Description of the task: Output only the lines of the entries that follow, starting at the one with "lægge dem kant" and running down to the one with "Pazaryeri Yazılımları", both included and unchanged.

Given information:
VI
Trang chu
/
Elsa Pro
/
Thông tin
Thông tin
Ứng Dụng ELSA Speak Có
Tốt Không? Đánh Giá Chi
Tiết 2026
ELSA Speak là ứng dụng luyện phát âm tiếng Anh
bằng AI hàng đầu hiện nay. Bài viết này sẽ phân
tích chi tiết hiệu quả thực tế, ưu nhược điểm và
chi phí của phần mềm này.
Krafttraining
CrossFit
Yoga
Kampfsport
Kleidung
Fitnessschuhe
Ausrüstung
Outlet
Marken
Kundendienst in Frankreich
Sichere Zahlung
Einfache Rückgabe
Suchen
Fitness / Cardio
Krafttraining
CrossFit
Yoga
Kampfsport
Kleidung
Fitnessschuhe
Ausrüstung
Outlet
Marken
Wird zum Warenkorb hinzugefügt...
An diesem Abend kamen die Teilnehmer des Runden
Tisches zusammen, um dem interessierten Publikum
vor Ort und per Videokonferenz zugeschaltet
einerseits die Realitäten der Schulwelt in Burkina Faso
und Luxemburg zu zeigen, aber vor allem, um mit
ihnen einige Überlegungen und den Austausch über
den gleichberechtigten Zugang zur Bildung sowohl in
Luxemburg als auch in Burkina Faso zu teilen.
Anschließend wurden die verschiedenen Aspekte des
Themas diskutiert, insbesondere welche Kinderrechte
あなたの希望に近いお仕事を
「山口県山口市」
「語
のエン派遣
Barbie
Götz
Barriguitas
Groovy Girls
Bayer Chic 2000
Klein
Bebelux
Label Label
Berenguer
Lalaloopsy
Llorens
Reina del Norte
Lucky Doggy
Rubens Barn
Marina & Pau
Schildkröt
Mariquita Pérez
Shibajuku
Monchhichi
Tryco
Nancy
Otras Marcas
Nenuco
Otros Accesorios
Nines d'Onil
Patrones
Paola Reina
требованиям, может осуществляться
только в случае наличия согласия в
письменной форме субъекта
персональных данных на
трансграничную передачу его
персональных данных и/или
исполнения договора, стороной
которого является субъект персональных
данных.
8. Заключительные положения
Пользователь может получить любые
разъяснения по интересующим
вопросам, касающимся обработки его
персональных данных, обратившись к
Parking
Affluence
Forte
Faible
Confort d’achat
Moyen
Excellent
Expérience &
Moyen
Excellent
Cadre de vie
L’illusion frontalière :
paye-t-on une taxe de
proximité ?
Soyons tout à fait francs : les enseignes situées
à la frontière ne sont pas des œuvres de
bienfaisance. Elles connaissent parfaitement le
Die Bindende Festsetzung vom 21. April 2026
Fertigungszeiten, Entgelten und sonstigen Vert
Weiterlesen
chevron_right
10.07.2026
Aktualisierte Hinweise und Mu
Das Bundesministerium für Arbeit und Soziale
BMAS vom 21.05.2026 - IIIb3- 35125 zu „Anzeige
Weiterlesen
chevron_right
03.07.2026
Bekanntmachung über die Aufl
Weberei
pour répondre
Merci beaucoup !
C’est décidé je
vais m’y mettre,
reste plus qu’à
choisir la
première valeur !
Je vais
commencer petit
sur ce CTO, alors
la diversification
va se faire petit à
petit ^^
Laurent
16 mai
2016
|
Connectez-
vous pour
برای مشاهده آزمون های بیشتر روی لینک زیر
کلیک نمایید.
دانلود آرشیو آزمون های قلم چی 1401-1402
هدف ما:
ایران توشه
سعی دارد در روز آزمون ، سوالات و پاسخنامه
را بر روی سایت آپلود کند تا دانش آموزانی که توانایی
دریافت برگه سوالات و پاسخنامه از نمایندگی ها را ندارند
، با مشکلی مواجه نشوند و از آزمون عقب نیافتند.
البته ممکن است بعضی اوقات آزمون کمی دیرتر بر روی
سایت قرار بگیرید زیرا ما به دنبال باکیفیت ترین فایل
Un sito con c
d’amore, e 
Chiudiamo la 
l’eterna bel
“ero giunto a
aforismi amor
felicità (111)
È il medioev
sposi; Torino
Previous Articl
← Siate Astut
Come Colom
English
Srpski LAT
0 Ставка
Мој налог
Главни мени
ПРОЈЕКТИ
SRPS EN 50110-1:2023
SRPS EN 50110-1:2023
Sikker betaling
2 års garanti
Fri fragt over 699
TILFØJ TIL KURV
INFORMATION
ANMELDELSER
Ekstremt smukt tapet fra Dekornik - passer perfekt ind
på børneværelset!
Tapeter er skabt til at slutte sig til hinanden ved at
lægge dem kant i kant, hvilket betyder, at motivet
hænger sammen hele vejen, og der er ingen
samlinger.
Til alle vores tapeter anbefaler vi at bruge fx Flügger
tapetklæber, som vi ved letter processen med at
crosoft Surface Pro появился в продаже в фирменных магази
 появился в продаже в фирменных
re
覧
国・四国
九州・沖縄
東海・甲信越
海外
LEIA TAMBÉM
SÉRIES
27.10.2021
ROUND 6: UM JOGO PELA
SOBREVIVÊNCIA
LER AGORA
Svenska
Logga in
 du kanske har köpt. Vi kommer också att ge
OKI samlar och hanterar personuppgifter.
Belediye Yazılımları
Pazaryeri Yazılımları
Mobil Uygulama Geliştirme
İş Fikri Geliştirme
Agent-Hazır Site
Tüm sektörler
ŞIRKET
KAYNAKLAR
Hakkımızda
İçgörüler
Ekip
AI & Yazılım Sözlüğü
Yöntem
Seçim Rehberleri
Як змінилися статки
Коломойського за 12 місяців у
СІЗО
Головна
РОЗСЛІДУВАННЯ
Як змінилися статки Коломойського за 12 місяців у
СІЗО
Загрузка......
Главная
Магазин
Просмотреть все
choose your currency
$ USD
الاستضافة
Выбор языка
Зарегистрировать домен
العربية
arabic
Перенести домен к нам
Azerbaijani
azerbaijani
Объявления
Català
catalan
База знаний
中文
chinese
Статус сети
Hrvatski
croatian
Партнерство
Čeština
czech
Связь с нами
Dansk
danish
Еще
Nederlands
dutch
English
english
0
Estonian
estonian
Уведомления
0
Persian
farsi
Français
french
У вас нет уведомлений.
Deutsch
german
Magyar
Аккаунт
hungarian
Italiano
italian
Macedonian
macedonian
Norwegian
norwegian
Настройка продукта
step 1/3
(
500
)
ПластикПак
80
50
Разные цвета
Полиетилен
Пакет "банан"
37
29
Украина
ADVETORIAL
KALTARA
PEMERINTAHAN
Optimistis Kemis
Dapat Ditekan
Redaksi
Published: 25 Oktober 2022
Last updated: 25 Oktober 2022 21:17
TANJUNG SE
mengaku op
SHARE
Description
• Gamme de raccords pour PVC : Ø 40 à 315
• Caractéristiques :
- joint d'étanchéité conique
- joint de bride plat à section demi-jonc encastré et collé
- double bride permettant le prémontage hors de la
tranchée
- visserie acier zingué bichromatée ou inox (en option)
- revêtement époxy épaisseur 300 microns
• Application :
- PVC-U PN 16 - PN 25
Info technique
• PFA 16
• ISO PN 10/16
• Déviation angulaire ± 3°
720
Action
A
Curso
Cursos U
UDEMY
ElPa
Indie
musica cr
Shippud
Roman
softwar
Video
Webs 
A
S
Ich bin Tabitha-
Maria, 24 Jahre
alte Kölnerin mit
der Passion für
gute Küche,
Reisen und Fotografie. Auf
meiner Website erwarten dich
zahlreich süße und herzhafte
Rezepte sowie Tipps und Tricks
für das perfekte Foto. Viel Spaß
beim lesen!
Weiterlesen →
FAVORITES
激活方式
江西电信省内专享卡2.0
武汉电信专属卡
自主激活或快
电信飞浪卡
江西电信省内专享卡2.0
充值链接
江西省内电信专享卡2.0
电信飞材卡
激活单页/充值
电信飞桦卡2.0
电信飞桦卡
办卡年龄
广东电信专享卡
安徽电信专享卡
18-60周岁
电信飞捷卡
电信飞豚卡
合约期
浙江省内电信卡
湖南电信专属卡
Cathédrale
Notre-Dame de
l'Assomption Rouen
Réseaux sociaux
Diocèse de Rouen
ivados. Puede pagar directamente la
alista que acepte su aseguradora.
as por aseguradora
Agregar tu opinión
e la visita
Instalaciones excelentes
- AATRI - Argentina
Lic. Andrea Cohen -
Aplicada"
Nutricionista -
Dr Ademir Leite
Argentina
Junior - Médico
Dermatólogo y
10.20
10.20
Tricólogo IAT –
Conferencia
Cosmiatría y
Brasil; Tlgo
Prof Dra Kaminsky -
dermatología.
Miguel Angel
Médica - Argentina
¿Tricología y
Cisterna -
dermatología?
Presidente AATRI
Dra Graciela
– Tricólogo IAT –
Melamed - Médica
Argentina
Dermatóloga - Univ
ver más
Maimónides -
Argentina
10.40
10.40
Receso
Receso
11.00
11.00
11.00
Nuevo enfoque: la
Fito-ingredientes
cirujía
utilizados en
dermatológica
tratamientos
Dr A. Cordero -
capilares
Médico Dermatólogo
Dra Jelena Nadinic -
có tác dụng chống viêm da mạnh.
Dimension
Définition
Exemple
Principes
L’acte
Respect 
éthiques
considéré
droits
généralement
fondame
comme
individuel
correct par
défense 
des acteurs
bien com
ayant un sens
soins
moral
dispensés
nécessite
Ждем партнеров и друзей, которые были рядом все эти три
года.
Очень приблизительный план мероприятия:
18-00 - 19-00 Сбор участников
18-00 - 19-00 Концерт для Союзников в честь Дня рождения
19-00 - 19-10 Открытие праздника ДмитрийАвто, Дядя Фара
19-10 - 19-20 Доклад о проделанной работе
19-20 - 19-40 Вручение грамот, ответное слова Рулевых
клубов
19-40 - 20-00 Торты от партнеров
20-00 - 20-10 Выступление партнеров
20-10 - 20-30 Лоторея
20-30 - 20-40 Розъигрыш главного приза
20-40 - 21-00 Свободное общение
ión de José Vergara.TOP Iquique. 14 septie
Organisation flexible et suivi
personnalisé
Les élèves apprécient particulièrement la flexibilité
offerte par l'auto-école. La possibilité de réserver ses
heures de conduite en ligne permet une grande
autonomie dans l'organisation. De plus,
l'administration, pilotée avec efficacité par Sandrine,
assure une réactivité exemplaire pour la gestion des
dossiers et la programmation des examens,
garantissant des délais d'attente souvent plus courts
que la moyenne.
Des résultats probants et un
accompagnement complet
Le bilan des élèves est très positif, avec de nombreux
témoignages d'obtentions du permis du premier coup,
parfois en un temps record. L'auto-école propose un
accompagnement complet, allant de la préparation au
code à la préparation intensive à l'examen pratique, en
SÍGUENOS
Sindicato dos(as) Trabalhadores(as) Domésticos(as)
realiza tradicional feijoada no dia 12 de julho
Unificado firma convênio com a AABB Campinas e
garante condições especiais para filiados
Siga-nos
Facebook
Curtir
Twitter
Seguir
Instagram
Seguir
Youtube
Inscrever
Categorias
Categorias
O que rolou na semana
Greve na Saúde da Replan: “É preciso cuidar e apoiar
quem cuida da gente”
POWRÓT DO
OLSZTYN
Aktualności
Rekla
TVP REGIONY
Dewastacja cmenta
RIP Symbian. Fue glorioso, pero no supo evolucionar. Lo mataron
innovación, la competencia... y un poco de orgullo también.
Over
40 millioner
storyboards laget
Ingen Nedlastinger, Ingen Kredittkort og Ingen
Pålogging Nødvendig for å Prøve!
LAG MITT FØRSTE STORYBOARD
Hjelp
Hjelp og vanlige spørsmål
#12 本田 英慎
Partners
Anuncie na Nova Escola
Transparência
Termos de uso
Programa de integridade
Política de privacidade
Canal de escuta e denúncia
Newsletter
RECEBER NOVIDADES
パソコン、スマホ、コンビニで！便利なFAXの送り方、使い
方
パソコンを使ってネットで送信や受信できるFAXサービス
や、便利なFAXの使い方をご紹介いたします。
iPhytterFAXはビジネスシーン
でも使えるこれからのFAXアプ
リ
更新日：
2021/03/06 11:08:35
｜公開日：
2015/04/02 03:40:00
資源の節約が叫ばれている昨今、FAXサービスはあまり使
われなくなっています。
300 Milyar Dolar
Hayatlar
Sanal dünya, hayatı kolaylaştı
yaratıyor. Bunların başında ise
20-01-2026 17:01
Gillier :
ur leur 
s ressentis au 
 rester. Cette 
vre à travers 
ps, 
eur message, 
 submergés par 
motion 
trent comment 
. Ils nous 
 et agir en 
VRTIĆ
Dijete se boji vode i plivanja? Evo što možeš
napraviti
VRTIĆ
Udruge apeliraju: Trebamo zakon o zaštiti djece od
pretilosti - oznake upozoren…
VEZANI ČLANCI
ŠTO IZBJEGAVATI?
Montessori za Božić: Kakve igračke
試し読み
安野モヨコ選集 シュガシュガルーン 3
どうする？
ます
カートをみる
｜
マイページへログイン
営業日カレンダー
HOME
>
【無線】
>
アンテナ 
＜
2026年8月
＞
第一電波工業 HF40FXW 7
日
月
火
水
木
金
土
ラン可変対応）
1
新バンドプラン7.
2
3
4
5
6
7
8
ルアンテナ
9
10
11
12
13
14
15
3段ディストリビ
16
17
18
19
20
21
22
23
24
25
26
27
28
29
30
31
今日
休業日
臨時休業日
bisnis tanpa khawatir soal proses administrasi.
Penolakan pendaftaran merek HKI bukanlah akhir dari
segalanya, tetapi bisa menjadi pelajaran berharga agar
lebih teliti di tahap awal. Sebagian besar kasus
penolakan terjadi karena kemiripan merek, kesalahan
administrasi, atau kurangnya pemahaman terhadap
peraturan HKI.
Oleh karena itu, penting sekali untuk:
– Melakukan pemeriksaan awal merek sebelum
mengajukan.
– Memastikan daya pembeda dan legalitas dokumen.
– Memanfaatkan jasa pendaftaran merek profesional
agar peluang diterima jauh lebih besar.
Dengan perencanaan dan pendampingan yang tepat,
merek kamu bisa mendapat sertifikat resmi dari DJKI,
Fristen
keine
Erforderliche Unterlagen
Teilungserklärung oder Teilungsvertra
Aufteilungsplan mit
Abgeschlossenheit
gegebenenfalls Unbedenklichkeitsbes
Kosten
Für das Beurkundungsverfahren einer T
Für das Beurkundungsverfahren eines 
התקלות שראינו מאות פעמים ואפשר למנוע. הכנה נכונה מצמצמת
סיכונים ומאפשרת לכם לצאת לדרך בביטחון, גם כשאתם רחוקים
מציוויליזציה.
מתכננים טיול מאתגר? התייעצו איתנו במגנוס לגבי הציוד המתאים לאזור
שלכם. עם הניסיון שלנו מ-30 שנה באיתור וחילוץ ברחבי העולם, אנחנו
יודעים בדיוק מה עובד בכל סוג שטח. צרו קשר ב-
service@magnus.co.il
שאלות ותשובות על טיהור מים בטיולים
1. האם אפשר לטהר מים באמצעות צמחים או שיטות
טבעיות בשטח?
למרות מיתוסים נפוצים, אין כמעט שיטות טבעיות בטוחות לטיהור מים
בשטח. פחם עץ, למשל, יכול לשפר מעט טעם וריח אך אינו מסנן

Expected answer:
lægge dem kant i kant, hvilket betyder, at motivet
hænger sammen hele vejen, og der er ingen
samlinger.
Til alle vores tapeter anbefaler vi at bruge fx Flügger
tapetklæber, som vi ved letter processen med at
crosoft Surface Pro появился в продаже в фирменных магази
 появился в продаже в фирменных
re
覧
国・四国
九州・沖縄
東海・甲信越
海外
LEIA TAMBÉM
SÉRIES
27.10.2021
ROUND 6: UM JOGO PELA
SOBREVIVÊNCIA
LER AGORA
Svenska
Logga in
 du kanske har köpt. Vi kommer också att ge
OKI samlar och hanterar personuppgifter.
Belediye Yazılımları
Pazaryeri Yazılımları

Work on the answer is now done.